Clarify wording in spec for character groups

master ← wooorm:whitespace

opened 08:34AM - 02 Oct 19 UTC

wooorm

+190 -187

* Remove line tab and form feed from “whitespace” * Rename `newline` to line fe…ed (the LF, `\n` character) or line ending (the concept) * Remove the “whitespace” grouping, and be explicit everywhere whether spaces as indentation; spaces; spaces or tabs; spaces, tabs, and up to one line ending; is allowed * Rename “Punctuation” to “Unicode punctuation”, to disambiguate it more clearly from “ASCII punctuation” * Reword line breaks, in some cases they meant line endings, blank lines, or either hard or soft line breaks --- This is a substantial change and needs a thorough review Open questions: - Do tabs play a role in how spaces in the inline code span algorithm are stripped and merged? - What about whitespace in HTML tags? Those are used block HTML of kind 7, which can only be on one line and therefore does not support line endings as whitespace, and inline HTML. HTML [understands form feed as whitespace](https://infra.spec.whatwg.org/#ascii-whitespace) here

JoeDuarte · April 17, 2020, 12:24pm

What’s the significance of whitespace as allowed by HTML, Python, and Swift? I guess HTML is the presumptive compilation/rendering target for Markdown (though the relationship between Markdown and HTML could use some formal clarification).

vas · April 17, 2020, 3:36pm

The significance is that all of these as well as most other text forms that must be parsed efficiently only recognize ASCII whitespace lexically, even when they recognize Unicode for data. The only exception I found was ECMAScript, which accepts a broader set of whitespace lexically, but still not full the Unicode – I’ll bet that was a performance choice as well.
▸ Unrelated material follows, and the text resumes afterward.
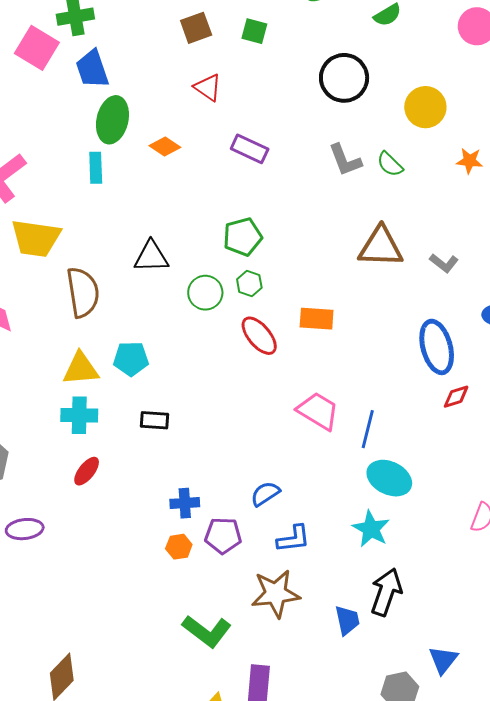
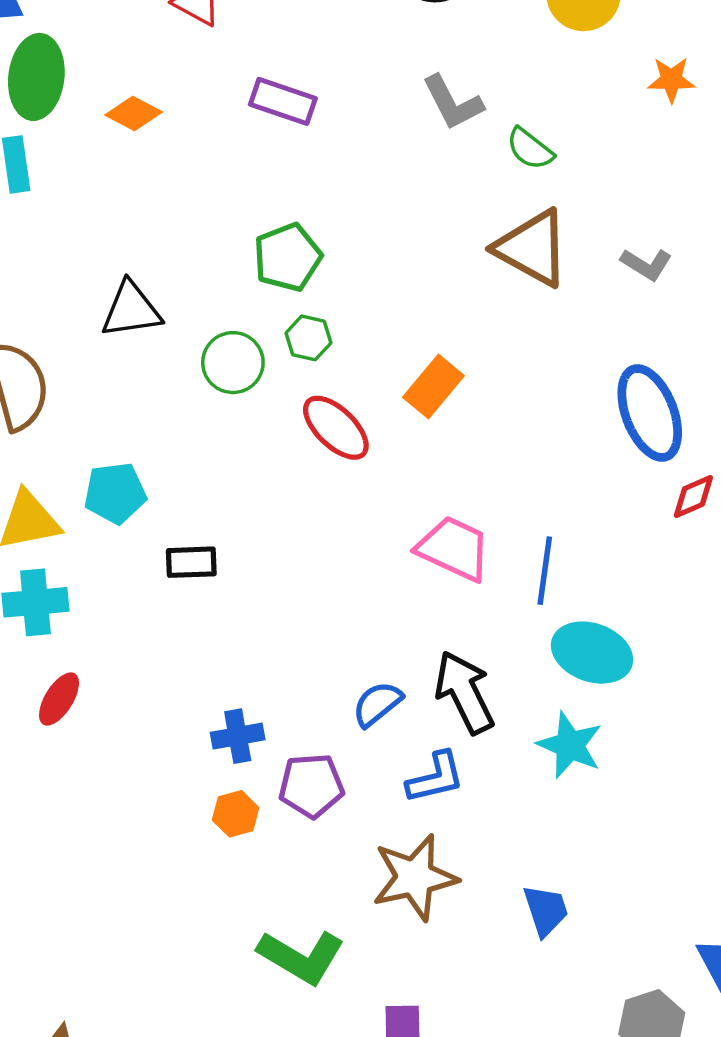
green semicircle: (390, 164) -> (530, 149), moved
brown triangle: (381, 247) -> (532, 248), turned 33
orange rectangle: (317, 319) -> (433, 386), turned -48
black rectangle: (154, 420) -> (191, 562), moved
black arrow: (386, 592) -> (464, 692), moved, turned -39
There is nothing to gain by supporting other forms of whitespace lexically. It isn’t an internationalization issue. Unicode needs to be supported for content, not markup.

JoeDuarte · April 18, 2020, 12:12pm

Good point.

Are you saying that the “Unicode whitespace” category in the spec is currently supported for markup?
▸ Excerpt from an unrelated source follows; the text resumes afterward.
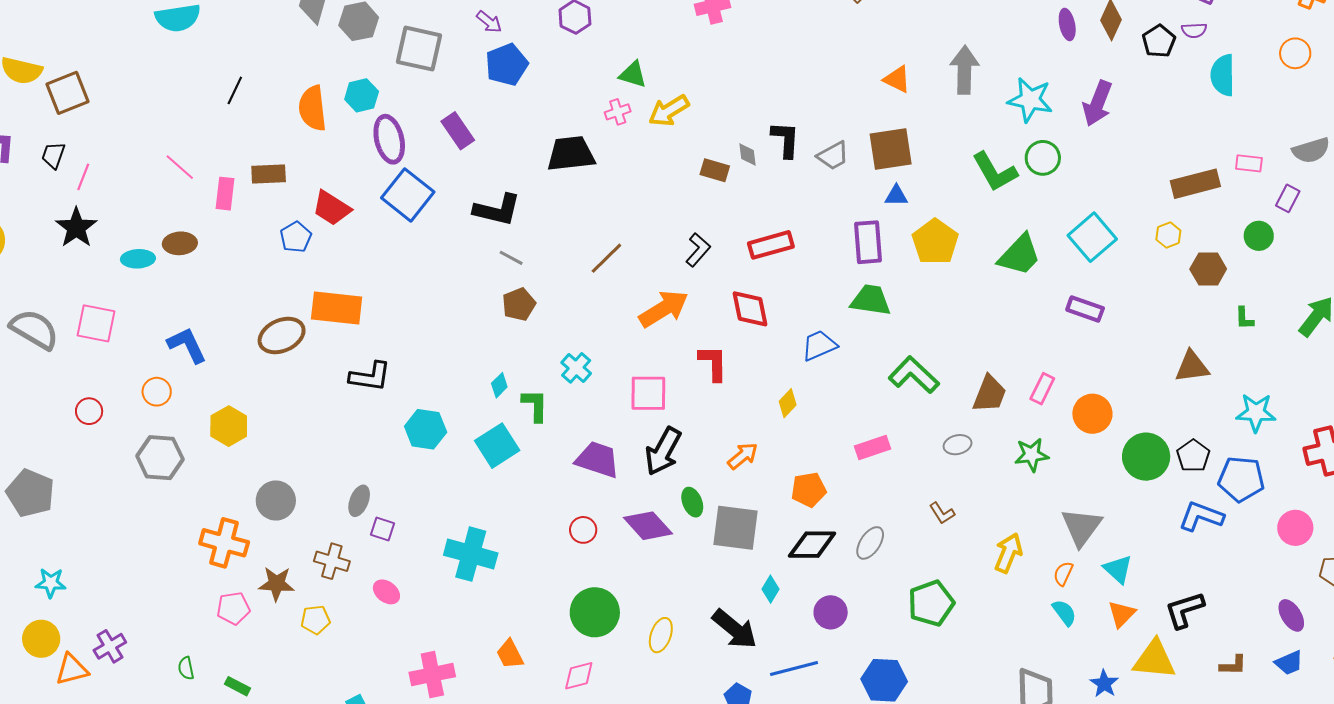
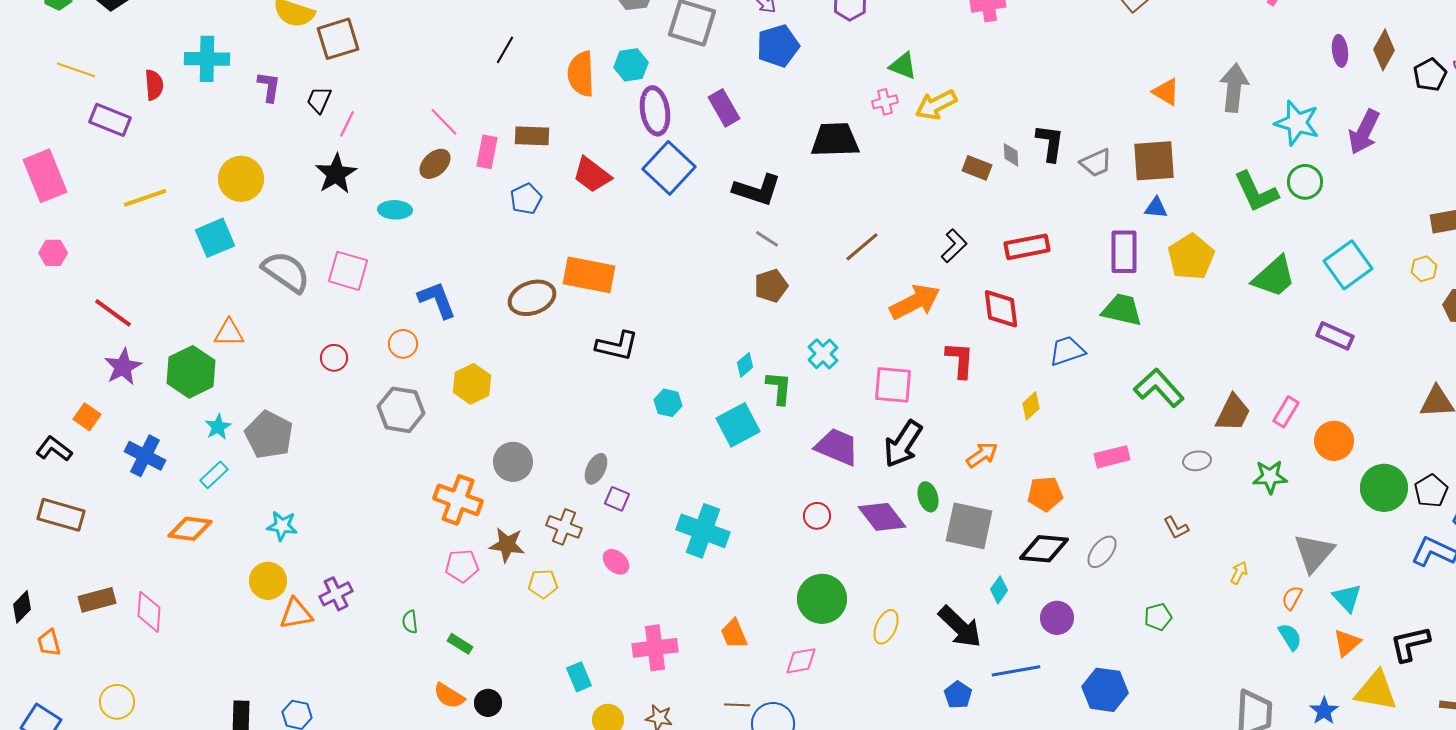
blue pentagon: (296, 237) -> (526, 199), moved
brown ellipse: (180, 243) -> (435, 164), moved, turned -44
cyan hexagon: (426, 429) -> (668, 403), size x0.7
yellow arrow: (1008, 553) -> (1239, 573), size x0.6
green pentagon: (931, 603) -> (1158, 617), size x0.6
Do we need to define two separate whitespace categories in the spec? Do we need to define any whitespace categories, or can we instead just specify particular whitespace characters as needed?

vas · April 18, 2020, 7:13pm

no, I’m saying exactly the opposite. Not for markup, only for content. That’s what I mean by “lexically”. Take a look at the spec and you’ll see the places where Unicode is supported is in content segments only, not markup or whitespace used to delimit markup.
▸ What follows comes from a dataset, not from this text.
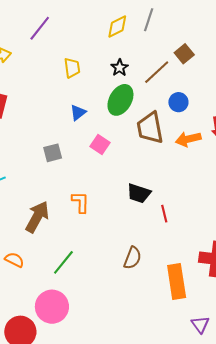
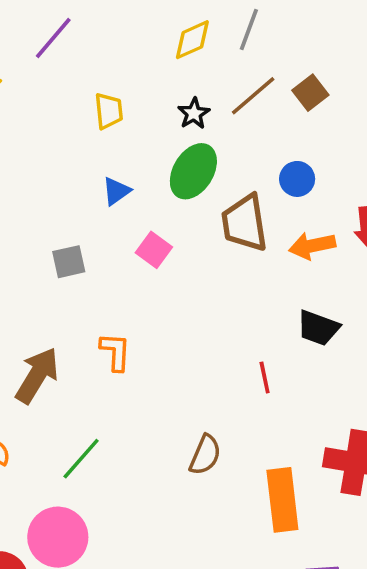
brown line: (157, 72) -> (253, 96), moved
black trapezoid: (139, 193) -> (318, 328), moved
The PR that @jgm links to does exactly what you suggest: “specify particular whitespace characters as needed” in the lexical/markup contexts instead of the ASCII “whitespace character” set.

cben · April 24, 2020, 9:18am

I imagine CJK users may sometimes prefer fullwidth space (U+3000?), say between fullwidth text and markup? No idea if it helps unless we also support fullwidth punctuation for markup, which is a separate discussion.
I really don’t know what I’m talking about ;-), just wanted to point out “nothing to gain” is not self-evident…

OTOH there is the problem that set of Unicode whitespace is growing with time, so recognizing it in markup may open interoperability risk.